In the National Center for Arts Research’s second report, our research team has studied how different operating conditions and community characteristics can drive performance. The research shows that organizations that primarily serve children tend to show interesting results. Here are a few:

  • Organizations that target kids attract lower overall contributions whereas those that target young adults have higher levels of contributed revenue.
  • Corporate giving, individual giving and foundation support are lower in organizations that target kids.
  • Trustee contributions are comparatively higher for children’s organizations.
  • Targeting children leads to higher levels of earned revenue overall.
  • Targeting kids can help increase program revenue, which includes all revenue earned through the attraction of attendees and participants.
  • Targeting kids can help increase in-person attendance.
  • Children’s organizations tend to have high programming expenses.
  • Organizations that target kids (preK-12) have comparably higher current assets and lower current liabilities, so higher working capital.
  • Communities with a higher percentage of kids and a higher socioeconomic level tend to have organizations with higher current assets.
  • Organizations that target children tend to have a higher level of available cash.
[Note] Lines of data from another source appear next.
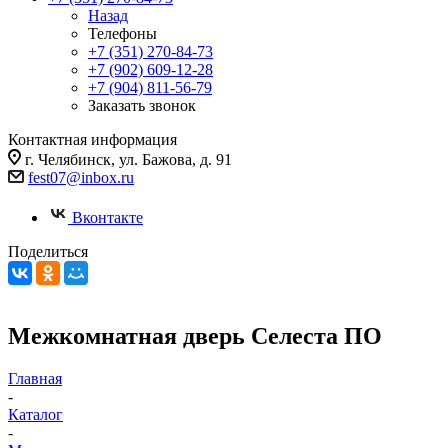
Назад
Телефоны
+7 (351) 270-84-73
+7 (902) 609-12-28
+7 (904) 811-56-79
Заказать звонок
Контактная информация
г. Челябинск, ул. Бажова, д. 91
fest07@inbox.ru
Вконтакте
Поделиться
Межкомнатная дверь Селеста ПО
Главная
-
Каталог
-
To determine these findings, NCAR mapped the Arts and Cultural Ecosystem. The Ecosystem has three elements that can impact performance: arts and cultural organizations, cultural policy, and the community. 

See more: A Look at the Arts & Culture Ecosytem 

Going forward, the National Center for Arts Research will continue to supply evidence-based insights, including a fully interactive dashboard in 2015. There’s no one-size-fits-all performance measure or objective in a diverse field, but our team encourages insights into what‘s working—and what might not be working—in the arts ecosystem.